### TASK OBJECTIVE
Nothing but an exact copy of the records is expected here.

(Dataset entries)
<<<<
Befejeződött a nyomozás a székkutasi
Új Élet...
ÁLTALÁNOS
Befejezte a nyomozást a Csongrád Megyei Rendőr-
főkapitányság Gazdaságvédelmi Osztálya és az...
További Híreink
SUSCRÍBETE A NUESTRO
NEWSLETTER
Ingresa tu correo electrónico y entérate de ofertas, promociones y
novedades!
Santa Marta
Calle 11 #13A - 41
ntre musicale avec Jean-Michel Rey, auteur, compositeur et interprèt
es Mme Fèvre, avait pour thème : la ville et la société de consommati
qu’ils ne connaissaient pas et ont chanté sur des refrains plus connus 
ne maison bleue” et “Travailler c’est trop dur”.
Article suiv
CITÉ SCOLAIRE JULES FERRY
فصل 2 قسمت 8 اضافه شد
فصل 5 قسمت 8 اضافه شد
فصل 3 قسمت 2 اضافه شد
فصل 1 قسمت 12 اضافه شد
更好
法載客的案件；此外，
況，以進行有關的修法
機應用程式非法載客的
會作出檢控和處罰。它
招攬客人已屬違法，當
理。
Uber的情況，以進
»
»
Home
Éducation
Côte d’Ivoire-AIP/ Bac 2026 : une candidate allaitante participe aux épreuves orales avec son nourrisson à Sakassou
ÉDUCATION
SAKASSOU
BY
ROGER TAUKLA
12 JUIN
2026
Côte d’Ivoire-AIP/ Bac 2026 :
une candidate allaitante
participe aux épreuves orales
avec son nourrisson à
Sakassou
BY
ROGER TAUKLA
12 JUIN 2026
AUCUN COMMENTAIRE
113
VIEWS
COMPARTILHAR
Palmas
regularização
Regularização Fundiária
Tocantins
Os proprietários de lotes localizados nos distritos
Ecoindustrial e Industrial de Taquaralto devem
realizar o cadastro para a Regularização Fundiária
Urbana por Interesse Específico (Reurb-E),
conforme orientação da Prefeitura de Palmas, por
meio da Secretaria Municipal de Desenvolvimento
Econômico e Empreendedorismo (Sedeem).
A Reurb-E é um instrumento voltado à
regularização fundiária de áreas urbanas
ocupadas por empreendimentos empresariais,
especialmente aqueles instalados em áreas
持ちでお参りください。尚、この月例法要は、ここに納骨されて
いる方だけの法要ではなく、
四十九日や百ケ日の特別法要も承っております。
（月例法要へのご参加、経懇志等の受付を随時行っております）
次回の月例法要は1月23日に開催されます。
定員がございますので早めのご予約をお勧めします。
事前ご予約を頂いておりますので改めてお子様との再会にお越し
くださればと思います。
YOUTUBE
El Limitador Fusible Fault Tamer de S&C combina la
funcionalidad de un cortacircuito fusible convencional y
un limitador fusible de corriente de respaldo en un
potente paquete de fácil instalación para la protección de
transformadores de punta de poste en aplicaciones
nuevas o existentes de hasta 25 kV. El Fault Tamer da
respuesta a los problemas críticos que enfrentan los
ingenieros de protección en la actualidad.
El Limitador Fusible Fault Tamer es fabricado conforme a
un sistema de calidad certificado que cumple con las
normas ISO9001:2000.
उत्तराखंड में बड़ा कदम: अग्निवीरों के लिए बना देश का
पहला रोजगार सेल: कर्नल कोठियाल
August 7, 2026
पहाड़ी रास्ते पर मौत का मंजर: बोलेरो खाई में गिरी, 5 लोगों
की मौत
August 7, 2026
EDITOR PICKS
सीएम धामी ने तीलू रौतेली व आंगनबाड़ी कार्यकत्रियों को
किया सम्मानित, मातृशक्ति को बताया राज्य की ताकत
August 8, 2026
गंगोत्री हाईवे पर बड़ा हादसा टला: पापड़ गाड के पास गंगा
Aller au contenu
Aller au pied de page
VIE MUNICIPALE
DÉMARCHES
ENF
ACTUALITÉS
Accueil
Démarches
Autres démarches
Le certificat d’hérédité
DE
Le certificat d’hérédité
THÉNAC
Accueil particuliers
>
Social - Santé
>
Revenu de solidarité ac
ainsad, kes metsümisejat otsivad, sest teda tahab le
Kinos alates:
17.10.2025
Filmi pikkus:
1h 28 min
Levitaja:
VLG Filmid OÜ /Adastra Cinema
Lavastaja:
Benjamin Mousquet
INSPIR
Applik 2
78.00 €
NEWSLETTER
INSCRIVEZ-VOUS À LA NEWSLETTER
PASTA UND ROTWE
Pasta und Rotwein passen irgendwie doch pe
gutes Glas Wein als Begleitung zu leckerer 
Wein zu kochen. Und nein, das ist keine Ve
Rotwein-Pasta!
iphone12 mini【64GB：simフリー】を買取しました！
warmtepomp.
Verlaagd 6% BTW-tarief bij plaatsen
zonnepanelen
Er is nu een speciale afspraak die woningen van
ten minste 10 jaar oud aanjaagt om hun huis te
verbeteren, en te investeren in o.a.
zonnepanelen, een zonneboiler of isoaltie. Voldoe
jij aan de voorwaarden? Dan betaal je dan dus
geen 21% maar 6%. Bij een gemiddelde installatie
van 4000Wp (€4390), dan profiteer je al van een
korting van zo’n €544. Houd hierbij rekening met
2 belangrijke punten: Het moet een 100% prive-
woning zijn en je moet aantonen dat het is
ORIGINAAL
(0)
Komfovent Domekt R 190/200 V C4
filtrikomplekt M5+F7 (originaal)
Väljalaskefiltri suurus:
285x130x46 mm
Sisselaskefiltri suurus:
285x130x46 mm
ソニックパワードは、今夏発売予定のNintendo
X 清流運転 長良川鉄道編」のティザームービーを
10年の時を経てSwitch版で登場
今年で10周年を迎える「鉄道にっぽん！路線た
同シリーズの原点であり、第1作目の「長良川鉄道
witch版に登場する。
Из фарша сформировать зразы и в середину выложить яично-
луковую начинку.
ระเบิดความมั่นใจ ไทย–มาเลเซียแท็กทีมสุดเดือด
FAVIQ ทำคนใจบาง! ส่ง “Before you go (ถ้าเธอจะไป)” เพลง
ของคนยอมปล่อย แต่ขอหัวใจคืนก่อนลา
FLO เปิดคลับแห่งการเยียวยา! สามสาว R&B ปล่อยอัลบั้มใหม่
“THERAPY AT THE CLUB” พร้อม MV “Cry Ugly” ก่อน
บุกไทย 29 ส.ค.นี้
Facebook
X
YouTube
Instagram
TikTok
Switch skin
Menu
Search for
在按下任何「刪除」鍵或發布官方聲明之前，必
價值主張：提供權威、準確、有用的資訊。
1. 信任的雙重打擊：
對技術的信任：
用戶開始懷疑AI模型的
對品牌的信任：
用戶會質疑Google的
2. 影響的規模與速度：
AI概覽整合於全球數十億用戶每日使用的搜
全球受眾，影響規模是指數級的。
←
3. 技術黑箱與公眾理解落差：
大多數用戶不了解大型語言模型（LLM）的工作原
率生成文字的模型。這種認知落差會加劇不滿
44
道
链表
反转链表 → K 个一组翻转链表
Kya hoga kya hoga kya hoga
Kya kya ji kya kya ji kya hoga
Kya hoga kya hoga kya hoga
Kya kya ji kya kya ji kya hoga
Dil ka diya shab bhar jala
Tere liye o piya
>>>>
### FINISHED EXERCISE
Befejeződött a nyomozás a székkutasi
Új Élet...
ÁLTALÁNOS
Befejezte a nyomozást a Csongrád Megyei Rendőr-
főkapitányság Gazdaságvédelmi Osztálya és az...
További Híreink
SUSCRÍBETE A NUESTRO
NEWSLETTER
Ingresa tu correo electrónico y entérate de ofertas, promociones y
novedades!
Santa Marta
Calle 11 #13A - 41
ntre musicale avec Jean-Michel Rey, auteur, compositeur et interprèt
es Mme Fèvre, avait pour thème : la ville et la société de consommati
qu’ils ne connaissaient pas et ont chanté sur des refrains plus connus 
ne maison bleue” et “Travailler c’est trop dur”.
Article suiv
CITÉ SCOLAIRE JULES FERRY
فصل 2 قسمت 8 اضافه شد
فصل 5 قسمت 8 اضافه شد
فصل 3 قسمت 2 اضافه شد
فصل 1 قسمت 12 اضافه شد
更好
法載客的案件；此外，
況，以進行有關的修法
機應用程式非法載客的
會作出檢控和處罰。它
招攬客人已屬違法，當
理。
Uber的情況，以進
»
»
Home
Éducation
Côte d’Ivoire-AIP/ Bac 2026 : une candidate allaitante participe aux épreuves orales avec son nourrisson à Sakassou
ÉDUCATION
SAKASSOU
BY
ROGER TAUKLA
12 JUIN
2026
Côte d’Ivoire-AIP/ Bac 2026 :
une candidate allaitante
participe aux épreuves orales
avec son nourrisson à
Sakassou
BY
ROGER TAUKLA
12 JUIN 2026
AUCUN COMMENTAIRE
113
VIEWS
COMPARTILHAR
Palmas
regularização
Regularização Fundiária
Tocantins
Os proprietários de lotes localizados nos distritos
Ecoindustrial e Industrial de Taquaralto devem
realizar o cadastro para a Regularização Fundiária
Urbana por Interesse Específico (Reurb-E),
conforme orientação da Prefeitura de Palmas, por
meio da Secretaria Municipal de Desenvolvimento
Econômico e Empreendedorismo (Sedeem).
A Reurb-E é um instrumento voltado à
regularização fundiária de áreas urbanas
ocupadas por empreendimentos empresariais,
especialmente aqueles instalados em áreas
持ちでお参りください。尚、この月例法要は、ここに納骨されて
いる方だけの法要ではなく、
四十九日や百ケ日の特別法要も承っております。
（月例法要へのご参加、経懇志等の受付を随時行っております）
次回の月例法要は1月23日に開催されます。
定員がございますので早めのご予約をお勧めします。
事前ご予約を頂いておりますので改めてお子様との再会にお越し
くださればと思います。
YOUTUBE
El Limitador Fusible Fault Tamer de S&C combina la
funcionalidad de un cortacircuito fusible convencional y
un limitador fusible de corriente de respaldo en un
potente paquete de fácil instalación para la protección de
transformadores de punta de poste en aplicaciones
nuevas o existentes de hasta 25 kV. El Fault Tamer da
respuesta a los problemas críticos que enfrentan los
ingenieros de protección en la actualidad.
El Limitador Fusible Fault Tamer es fabricado conforme a
un sistema de calidad certificado que cumple con las
normas ISO9001:2000.
उत्तराखंड में बड़ा कदम: अग्निवीरों के लिए बना देश का
पहला रोजगार सेल: कर्नल कोठियाल
August 7, 2026
पहाड़ी रास्ते पर मौत का मंजर: बोलेरो खाई में गिरी, 5 लोगों
की मौत
August 7, 2026
EDITOR PICKS
सीएम धामी ने तीलू रौतेली व आंगनबाड़ी कार्यकत्रियों को
किया सम्मानित, मातृशक्ति को बताया राज्य की ताकत
August 8, 2026
गंगोत्री हाईवे पर बड़ा हादसा टला: पापड़ गाड के पास गंगा
Aller au contenu
Aller au pied de page
VIE MUNICIPALE
DÉMARCHES
ENF
ACTUALITÉS
Accueil
Démarches
Autres démarches
Le certificat d’hérédité
DE
Le certificat d’hérédité
THÉNAC
Accueil particuliers
>
Social - Santé
>
Revenu de solidarité ac
ainsad, kes metsümisejat otsivad, sest teda tahab le
Kinos alates:
17.10.2025
Filmi pikkus:
1h 28 min
Levitaja:
VLG Filmid OÜ /Adastra Cinema
Lavastaja:
Benjamin Mousquet
INSPIR
Applik 2
78.00 €
NEWSLETTER
INSCRIVEZ-VOUS À LA NEWSLETTER
PASTA UND ROTWE
Pasta und Rotwein passen irgendwie doch pe
gutes Glas Wein als Begleitung zu leckerer 
Wein zu kochen. Und nein, das ist keine Ve
Rotwein-Pasta!
iphone12 mini【64GB：simフリー】を買取しました！
warmtepomp.
Verlaagd 6% BTW-tarief bij plaatsen
zonnepanelen
Er is nu een speciale afspraak die woningen van
ten minste 10 jaar oud aanjaagt om hun huis te
verbeteren, en te investeren in o.a.
zonnepanelen, een zonneboiler of isoaltie. Voldoe
jij aan de voorwaarden? Dan betaal je dan dus
geen 21% maar 6%. Bij een gemiddelde installatie
van 4000Wp (€4390), dan profiteer je al van een
korting van zo’n €544. Houd hierbij rekening met
2 belangrijke punten: Het moet een 100% prive-
woning zijn en je moet aantonen dat het is
ORIGINAAL
(0)
Komfovent Domekt R 190/200 V C4
filtrikomplekt M5+F7 (originaal)
Väljalaskefiltri suurus:
285x130x46 mm
Sisselaskefiltri suurus:
285x130x46 mm
ソニックパワードは、今夏発売予定のNintendo
X 清流運転 長良川鉄道編」のティザームービーを
10年の時を経てSwitch版で登場
今年で10周年を迎える「鉄道にっぽん！路線た
同シリーズの原点であり、第1作目の「長良川鉄道
witch版に登場する。
Из фарша сформировать зразы и в середину выложить яично-
луковую начинку.
ระเบิดความมั่นใจ ไทย–มาเลเซียแท็กทีมสุดเดือด
FAVIQ ทำคนใจบาง! ส่ง “Before you go (ถ้าเธอจะไป)” เพลง
ของคนยอมปล่อย แต่ขอหัวใจคืนก่อนลา
FLO เปิดคลับแห่งการเยียวยา! สามสาว R&B ปล่อยอัลบั้มใหม่
“THERAPY AT THE CLUB” พร้อม MV “Cry Ugly” ก่อน
บุกไทย 29 ส.ค.นี้
Facebook
X
YouTube
Instagram
TikTok
Switch skin
Menu
Search for
在按下任何「刪除」鍵或發布官方聲明之前，必
價值主張：提供權威、準確、有用的資訊。
1. 信任的雙重打擊：
對技術的信任：
用戶開始懷疑AI模型的
對品牌的信任：
用戶會質疑Google的
2. 影響的規模與速度：
AI概覽整合於全球數十億用戶每日使用的搜
全球受眾，影響規模是指數級的。
←
3. 技術黑箱與公眾理解落差：
大多數用戶不了解大型語言模型（LLM）的工作原
率生成文字的模型。這種認知落差會加劇不滿
44
道
链表
反转链表 → K 个一组翻转链表
Kya hoga kya hoga kya hoga
Kya kya ji kya kya ji kya hoga
Kya hoga kya hoga kya hoga
Kya kya ji kya kya ji kya hoga
Dil ka diya shab bhar jala
Tere liye o piya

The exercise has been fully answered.